Accordingly, with a touch of modern panache, the Young Turks advertised in the newspapers, requesting anyone whose daughters had been kidnapped for the harem to come to Constantinople at the Government’s expense and claim their relatives. They cicularised the Circassian villages, for generations a centre of the slave trade. The reponse was remarkable, culminating in a long procession of women and eunuchs, passing for the first time in history out of the harem and into the streets of Constantinople. It was followed by a bizarre scene. At the head of a long room sat a Commissioner of the Young Turks. Down one side sat the ladies of the harem, down the other an assortment of roughly dressed tribesmen, mostly armed. At a word of polite command, the concubines, protesting and praying, unveiled in public for the first time in their lives, to recognise or be recognised by long-lost fathers and brothers. Scores were reunited and, after tearful farewells with their fellow odalisques, set off for the rigours of a life in the mountain homes of their families – with regret or relief no one will ever know.

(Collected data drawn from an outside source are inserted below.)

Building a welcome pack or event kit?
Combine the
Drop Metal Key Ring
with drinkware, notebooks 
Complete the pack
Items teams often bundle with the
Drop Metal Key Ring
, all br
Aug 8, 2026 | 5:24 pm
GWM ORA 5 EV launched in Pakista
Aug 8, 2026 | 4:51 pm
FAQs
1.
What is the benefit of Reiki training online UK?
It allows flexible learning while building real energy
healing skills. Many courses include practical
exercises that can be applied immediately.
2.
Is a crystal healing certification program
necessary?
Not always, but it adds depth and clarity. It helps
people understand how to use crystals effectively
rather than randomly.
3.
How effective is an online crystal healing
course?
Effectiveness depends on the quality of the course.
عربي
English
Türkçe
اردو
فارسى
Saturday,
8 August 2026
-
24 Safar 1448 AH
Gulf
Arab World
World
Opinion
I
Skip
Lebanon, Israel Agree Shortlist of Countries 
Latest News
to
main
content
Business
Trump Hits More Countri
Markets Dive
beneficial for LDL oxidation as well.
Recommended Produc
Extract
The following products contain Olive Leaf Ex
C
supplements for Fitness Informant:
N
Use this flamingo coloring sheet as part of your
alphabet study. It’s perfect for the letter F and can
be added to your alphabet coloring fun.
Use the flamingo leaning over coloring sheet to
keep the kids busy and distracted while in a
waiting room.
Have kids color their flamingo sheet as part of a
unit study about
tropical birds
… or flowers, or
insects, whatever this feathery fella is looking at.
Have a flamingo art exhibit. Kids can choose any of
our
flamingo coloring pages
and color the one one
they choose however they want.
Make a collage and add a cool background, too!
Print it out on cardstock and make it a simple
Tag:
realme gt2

Many relatives were never traced. Some girls disappeared. The rest made their way to the old Grand Seraglio Palace, where they joined the ranks of discarded concubines from past imperial harems. It was comfortable, at least, and secluded from the problems of the outside world. This was the end of the harem life, the last link with the excesses and debauchery of an era that had closed.

The new dawn had broken. And the excesses and debauchery would be of a different kind.